## WORK TO BE COMPLETED
Restate the listing word for word; omit the images.

******

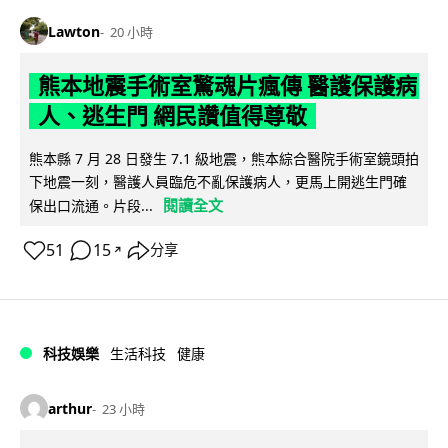
Lawton
20 小時
熊本地震手術室驚魂片瘋傳 醫護保護病
人、逃生門 網民讚值得尊敬
熊本縣 7 月 28 日發生 7.1 級地震，熊本綜合醫院手術室鏡頭拍
下地震一刻，醫護人員臨危不亂保護病人，更馬上開逃生門確
閱讀全文
保出口流通。片段...
51
15
分享
↗
科技娛樂
生活科技
健康
arthur
23 小時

******

## WRITTEN RESPONSE
Lawton
20 小時
熊本地震手術室驚魂片瘋傳 醫護保護病
人、逃生門 網民讚值得尊敬
熊本縣 7 月 28 日發生 7.1 級地震，熊本綜合醫院手術室鏡頭拍
下地震一刻，醫護人員臨危不亂保護病人，更馬上開逃生門確
閱讀全文
保出口流通。片段...
51
15
分享
↗
科技娛樂
生活科技
健康
arthur
23 小時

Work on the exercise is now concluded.